Lukas Wartman, MD, a leukemia doctor and researcher, developed the disease himself. Colleagues sequenced his cancer genome and instead treated him with a kidney cancer drug. Without the sequencing data, doctors say he likely would not have survived.Photo by Robert Cohen / St. Louis Post-Dispatch

Precision therapy

In one clinical study, Lukas Wartman, MD, a patient with leukemia, had relapsed twice and run out of options. Institute researchers sequenced his genome and discovered a mutation that might be treatable instead with a kidney cancer drug already on the market. Wartman, who is now an assistant professor in the Department of Medicine and an assistant director at the institute, took the drug and was able to attain remission, allowing him to receive a stem cell transplant. Without the sequencing data, Wartman’s doctors say he likely would not have survived.

“Soon, we’re going to see an era where patients are monitored much more closely, their diagnoses are much more precise and individualized and, hopefully, their outcomes are much better,” Mardis said. “Side effects will be diminished. The days of one-size-fits-all therapeutics will be gone.”

To fulfill the promise of putting genomics into clinical practice, Wilson said, philanthropy is crucial.

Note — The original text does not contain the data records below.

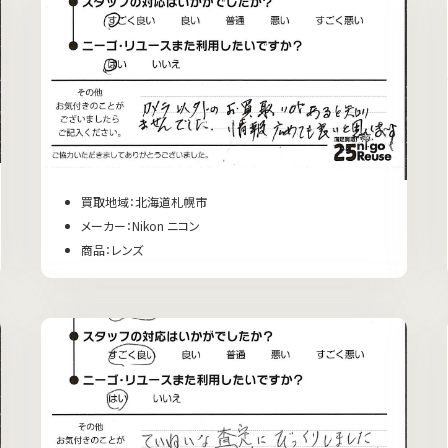
買取地域：北海道札幌市
メーカー：Nikon ニコン
商品：レンズ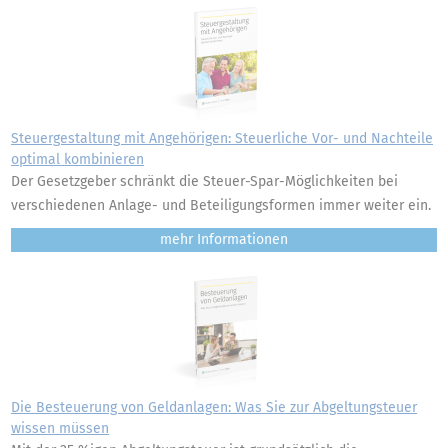
Steuergestaltung mit Angehörigen: Steuerliche Vor- und Nachteile
optimal kombinieren
Der Gesetzgeber schränkt die Steuer-Spar-Möglichkeiten bei
verschiedenen Anlage- und Beteiligungsformen immer weiter ein.
mehr
Die Besteuerung von Geldanlagen: Was Sie zur Abgeltungsteuer
wissen müssen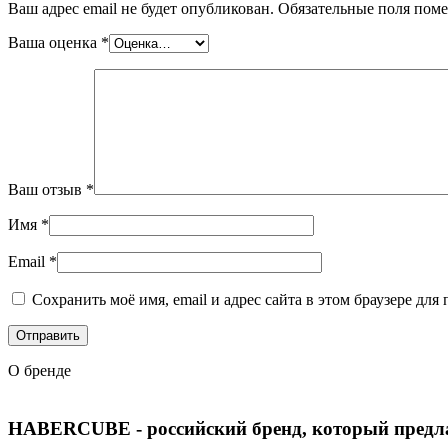
Ваш адрес email не будет опубликован.
Обязательные поля пом
Ваша оценка
*
Ваш отзыв
*
Имя
*
Email
*
Сохранить моё имя, email и адрес сайта в этом браузере д
О бренде
HABERCUBE
- российский бренд, который предл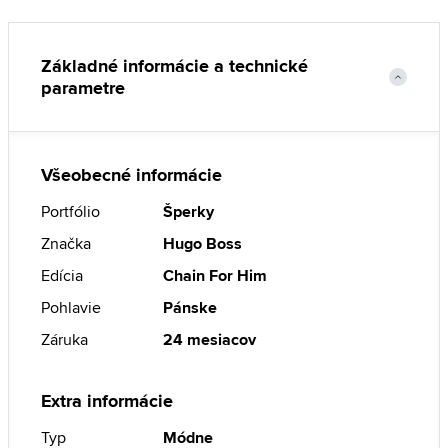
Základné informácie a technické
parametre
Všeobecné informácie
Portfólio
Šperky
Značka
Hugo Boss
Edícia
Chain For Him
Pohlavie
Pánske
Záruka
24 mesiacov
Extra informácie
Typ
Módne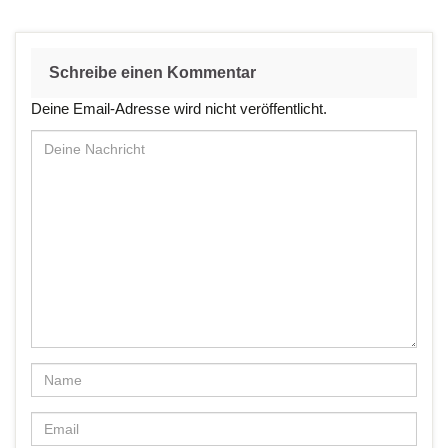
Schreibe einen Kommentar
Deine Email-Adresse wird nicht veröffentlicht.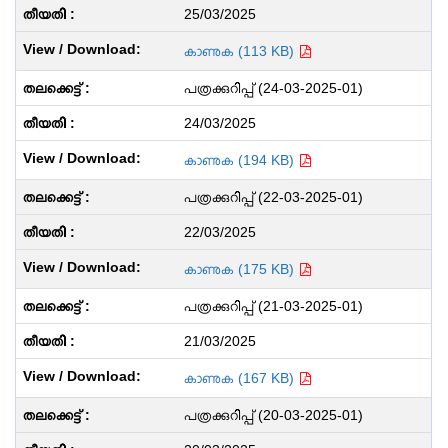
25/03/2025
കാണുക (113 KB)
പത്രക്കുറിപ്പ് (24-03-2025-01)
24/03/2025
കാണുക (194 KB)
പത്രക്കുറിപ്പ് (22-03-2025-01)
22/03/2025
കാണുക (175 KB)
പത്രക്കുറിപ്പ് (21-03-2025-01)
21/03/2025
കാണുക (167 KB)
പത്രക്കുറിപ്പ് (20-03-2025-01)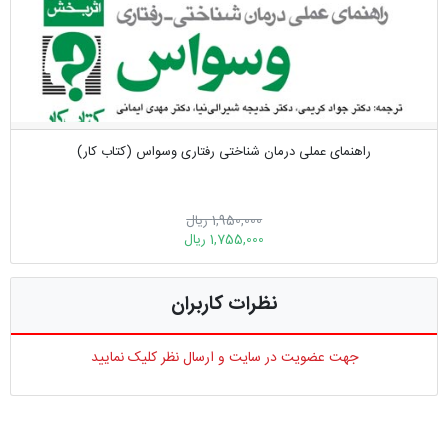
راهنمای عملی درمان شناختی رفتاری وسواس (کتاب کار)
1,950,000 ریال
1,755,000 ریال
نظرات کاربران
جهت عضویت در سایت و ارسال نظر کلیک نمایید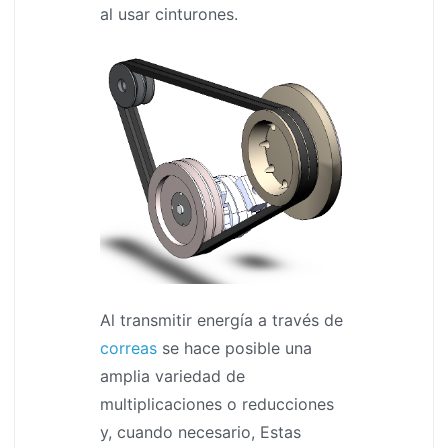
al usar cinturones.
Al transmitir energía a través de
correas
se hace posible una
amplia variedad de
multiplicaciones o reducciones
y, cuando necesario, Estas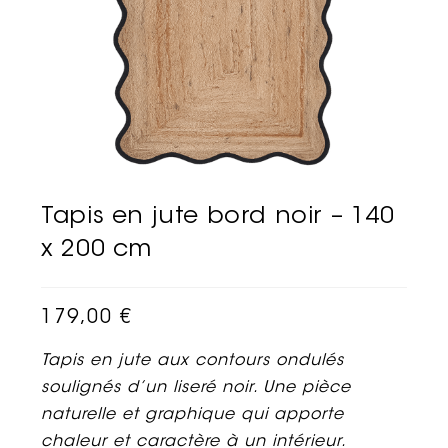
Tapis en jute bord noir – 140
x 200 cm
179,00
€
Tapis en jute aux contours ondulés
soulignés d’un liseré noir. Une pièce
naturelle et graphique qui apporte
chaleur et caractère à un intérieur.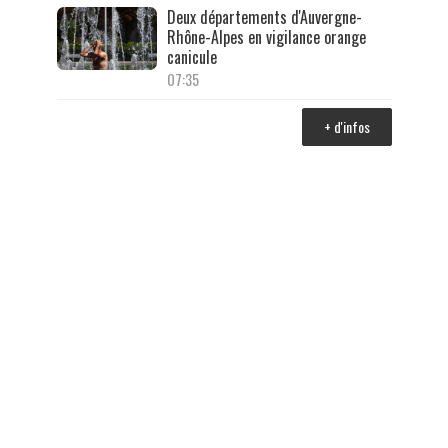
Deux départements d'Auvergne-
Rhône-Alpes en vigilance orange
canicule
07:35
+ d'infos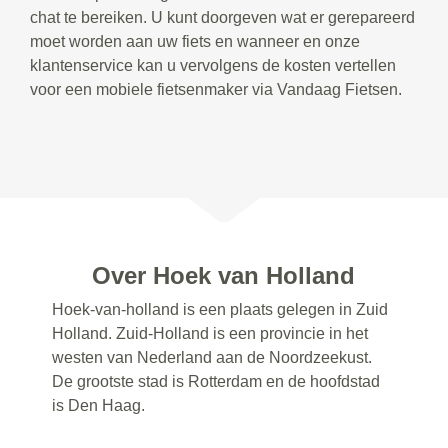
chat te bereiken. U kunt doorgeven wat er gerepareerd
moet worden aan uw fiets en wanneer en onze
klantenservice kan u vervolgens de kosten vertellen
voor een mobiele fietsenmaker via Vandaag Fietsen.
Over Hoek van Holland
Hoek-van-holland is een plaats gelegen in Zuid
Holland. Zuid-Holland is een provincie in het
westen van Nederland aan de Noordzeekust.
De grootste stad is Rotterdam en de hoofdstad
is Den Haag.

“There is not a lot of support at this time for clinical genomic testing of cancers because it’s still in its infancy,” he said. “To take it to the next level and really touch more patients, we’ve got to have gifts like the McDonnells bring.”

 
 
Obi Griffith, PhD, and Malachi Griffith, PhD.
Photo by Robert Boston

More data is better.

 

Solving a 6-billion-piece puzzle

Twins streamline the “big data” of genetics to aid clinical care

As sequencers churn out human genome data faster, and researchers better understand which “mistakes” in the genetic code lead to disease, a question remains: how to interpret and catalog the 6 billion letters of our genetic code so that clinicians can use it?

Obi Griffith, PhD, and Malachi Griffith, PhD, are identical twins and members of the McDonnell Genome Institute. They are streamlining information for clinicians and patients to aid in disease diagnosis and potential drug therapies. The brothers’ interest in pairing drugs with genetics is as much personal as it is scientific. Their mother died of breast cancer just weeks before they graduated from high school.

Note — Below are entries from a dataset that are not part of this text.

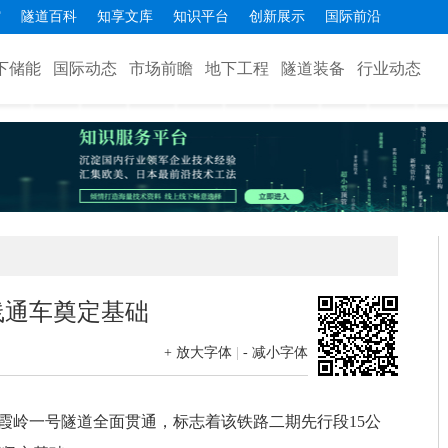
馆
隧道百科
知享文库
知识平台
创新展示
国际前沿
下储能
国际动态
市场前瞻
地下工程
隧道装备
行业动态
线通车奠定基础
+ 放大字体
|
- 减小字体
仙霞岭一号隧道全面贯通，标志着该铁路二期先行段15公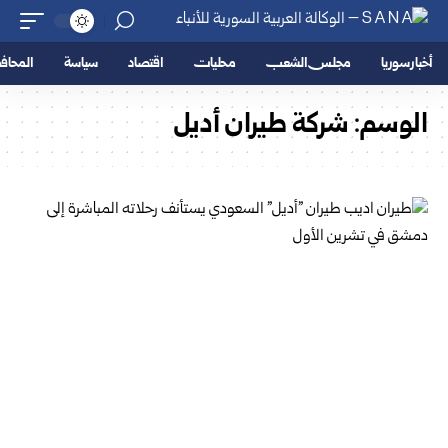
أخبار سوريا
مجلس الشعب
محليات
اقتصاد
سياسة
المحا
الوسم:
شركة طيران أديل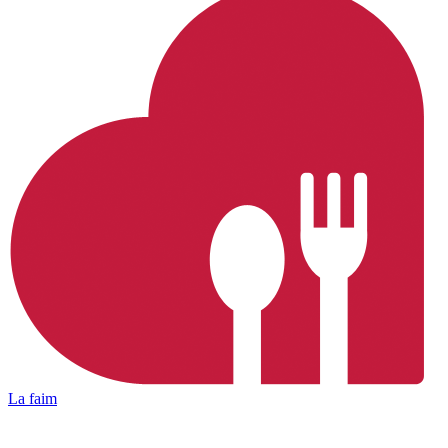
La faim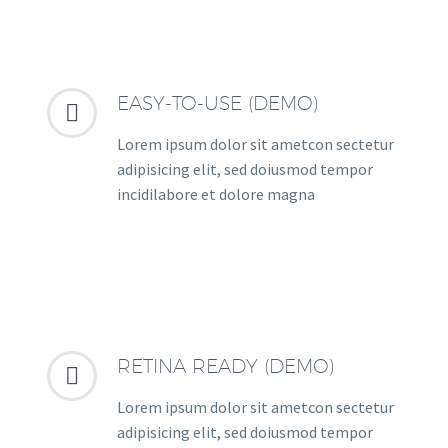
EASY-TO-USE (DEMO)


Lorem ipsum dolor sit ametcon sectetur
adipisicing elit, sed doiusmod tempor
incidilabore et dolore magna
RETINA READY (DEMO)


Lorem ipsum dolor sit ametcon sectetur
adipisicing elit, sed doiusmod tempor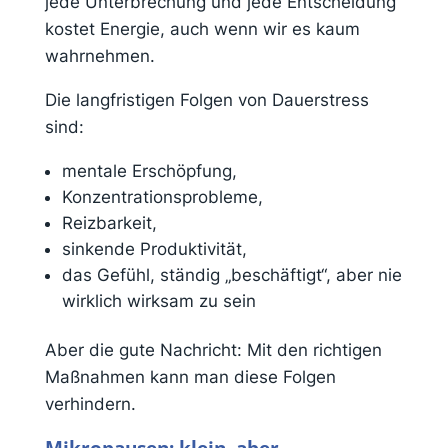
jede Unterbrechung und jede Entscheidung
kostet Energie, auch wenn wir es kaum
wahrnehmen.
Die langfristigen Folgen von Dauerstress
sind:
mentale Erschöpfung,
Konzentrationsprobleme,
Reizbarkeit,
sinkende Produktivität,
das Gefühl, ständig „beschäftigt“, aber nie
wirklich wirksam zu sein
Aber die gute Nachricht: Mit den richtigen
Maßnahmen kann man diese Folgen
verhindern.
Mikropausen: klein, aber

“The more data the better,” said Malachi Griffith, assistant professor of genetics in bioinformatics and associate director at the institute. “But our current capacity to deal with it means that it can often seem like too much to handle. The data is incredibly complex, and a lot of it is still unfamiliar to people practicing medicine.”

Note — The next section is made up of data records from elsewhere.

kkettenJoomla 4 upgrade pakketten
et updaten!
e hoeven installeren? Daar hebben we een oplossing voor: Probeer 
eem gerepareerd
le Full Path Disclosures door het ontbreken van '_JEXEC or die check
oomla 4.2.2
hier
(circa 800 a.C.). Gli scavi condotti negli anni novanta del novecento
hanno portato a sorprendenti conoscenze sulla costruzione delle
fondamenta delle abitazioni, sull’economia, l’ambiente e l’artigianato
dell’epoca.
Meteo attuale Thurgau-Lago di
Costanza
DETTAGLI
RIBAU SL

To date, the brothers and a team of software developers have launched two open-source websites, the Drug-Gene Interaction Database and the Database of Curated Mutations.

“With these tools, oncologists don’t have to read 100 papers,” said Obi Griffith, assistant professor of medicine and assistant director at the institute. “They can just get the final end product, the recommendation or the actionable statement.”